Best widgets to display that kind of data are in APM but I would need to heavily manipulate data to fit those. APM is not design for that.

That's why I hoped a continuous transform (or a continuous batching python script) with standard visualizations would do the trick. I'm just lacking skills or close examples that would help me.

I'm shocked that there's no out of the box solution for that kind of analytics.

I just realize that this could be done if we can "upsample" the data.

Let's imagine the same example:
| changed_at | mood | user |

| yyyy-mm-dd 12:00 | sad | John |
| yyyy-mm-dd 15:00 | happy | John |
| yyyy-mm-dd 18:00 | happy | John |

Which I upsample to the minute:

| changed_at | mood | user |

| yyyy-mm-dd 12:00 | sad | John |
| yyyy-mm-dd 12:01 | sad | John |
| yyyy-mm-dd 12:02 | sad | John |
...
| yyyy-mm-dd 14:58 | sad | John |
| yyyy-mm-dd 14:59 | sad | John |
| yyyy-mm-dd 15:00 | happy | John |
| yyyy-mm-dd 15:01 | happy | John |
| yyyy-mm-dd 15:02 | happy | John |

Then I could aggregate that data with a count of records and I would have a number on minute in that state.

The aggregation would be pretty simple, is there a way to upsample data like pandas.resample would do in a transform?

Thank you

I am not aware of up-sampling in elasticsearch. What strikes me in this use case: It is possible to calculate this with a script, however every new data point would cause a full recalculation, there fore I think this won't scale.
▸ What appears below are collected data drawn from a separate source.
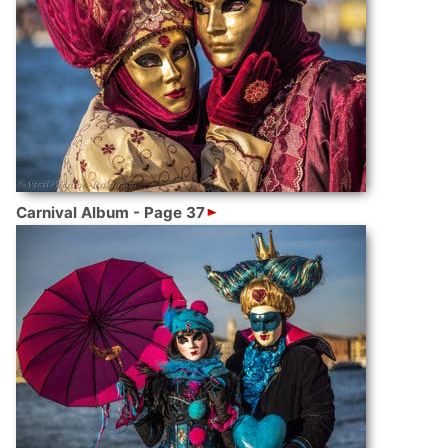
Carnival Album - Page 37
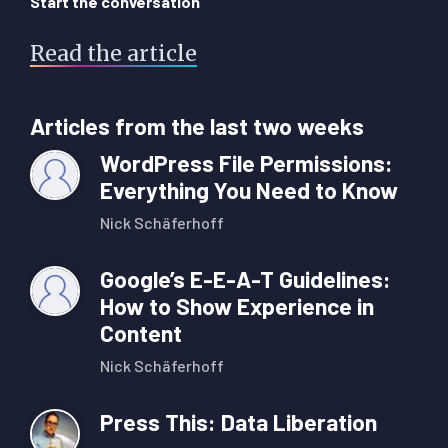
Start the conversation
Read the article
Articles from the last two weeks
WordPress File Permissions:
Everything You Need to Know
Nick Schäferhoff
Google’s E-E-A-T Guidelines:
How to Show Experience in
Content
Nick Schäferhoff
Press This: Data Liberation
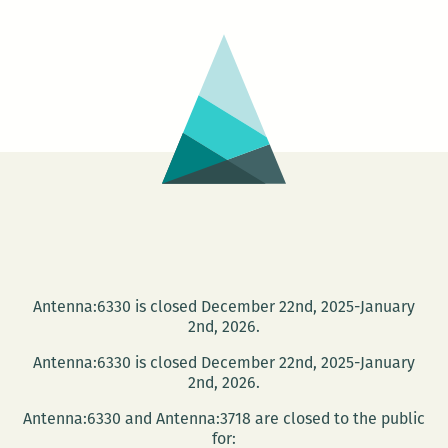
from
New
Orleans
to
Phnom
Pehn
Antenna:6330 is closed December 22nd, 2025-January
2nd, 2026.
Antenna:6330 is closed December 22nd, 2025-January
2nd, 2026.
Antenna:6330 and Antenna:3718 are closed to the public
for:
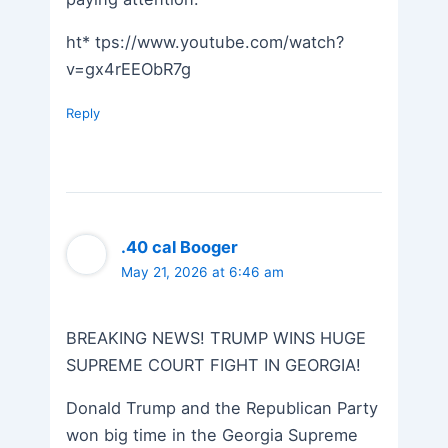
ht* tps://www.youtube.com/watch?
v=gx4rEEObR7g
Reply
.40 cal Booger
May 21, 2026 at 6:46 am
BREAKING NEWS! TRUMP WINS HUGE
SUPREME COURT FIGHT IN GEORGIA!
Donald Trump and the Republican Party
won big time in the Georgia Supreme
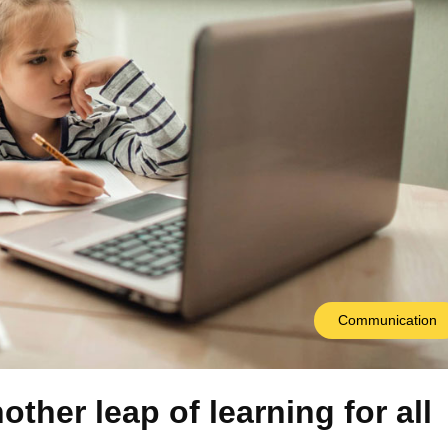
Communication
other leap of learning for all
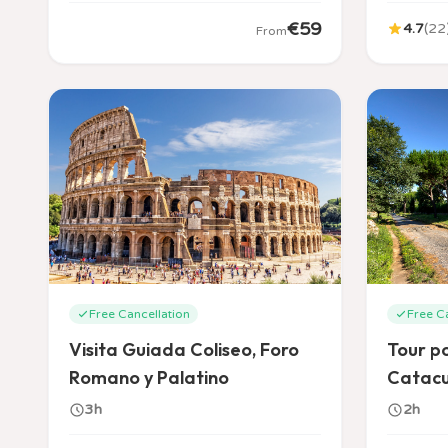
€
59
4.7
(
22
From
Free Cancellation
Free C
Visita Guiada Coliseo, Foro
Tour po
Romano y Palatino
Catac
3h
2h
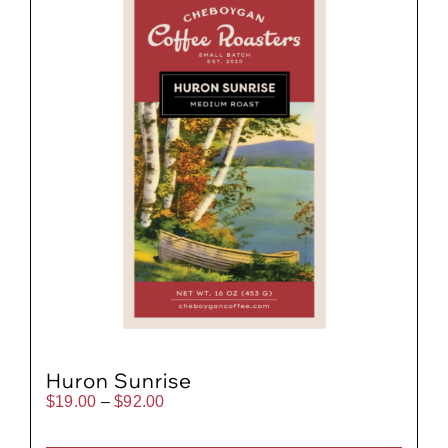
Huron Sunrise
Price
$
19.00
–
$
92.00
range:
$19.00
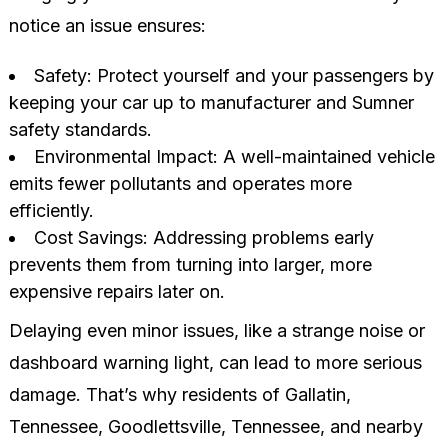
notice an issue ensures:
Safety: Protect yourself and your passengers by
keeping your car up to manufacturer and Sumner
safety standards.
Environmental Impact: A well-maintained vehicle
emits fewer pollutants and operates more
efficiently.
Cost Savings: Addressing problems early
prevents them from turning into larger, more
expensive repairs later on.
Delaying even minor issues, like a strange noise or
dashboard warning light, can lead to more serious
damage. That’s why residents of Gallatin,
Tennessee, Goodlettsville, Tennessee, and nearby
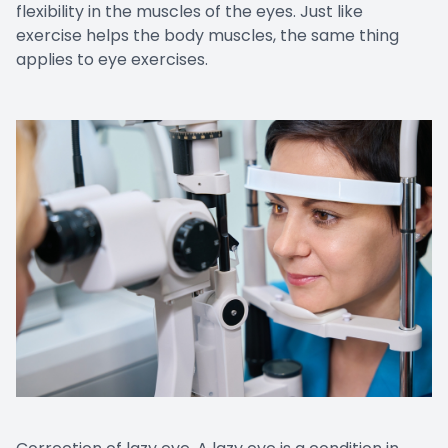
flexibility in the muscles of the eyes. Just like
exercise helps the body muscles, the same thing
applies to eye exercises.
It would help a lot, if you create daily buckets, but if the 1st datapoint of a day looks like:

| yyyy-mm-dd 00:24 | sad | John |

it's not possible to know if "John" was "sad" or "happy" for the first 24 minutes of the day. For the right side of the window you could assume the last state persists for the rest of the day. If you get an update you would recalculate anyway.

It's not possible to access the value of the last time bucket. The only option I see is custom code.

This topic was automatically closed 28 days after the last reply. New replies are no longer allowed.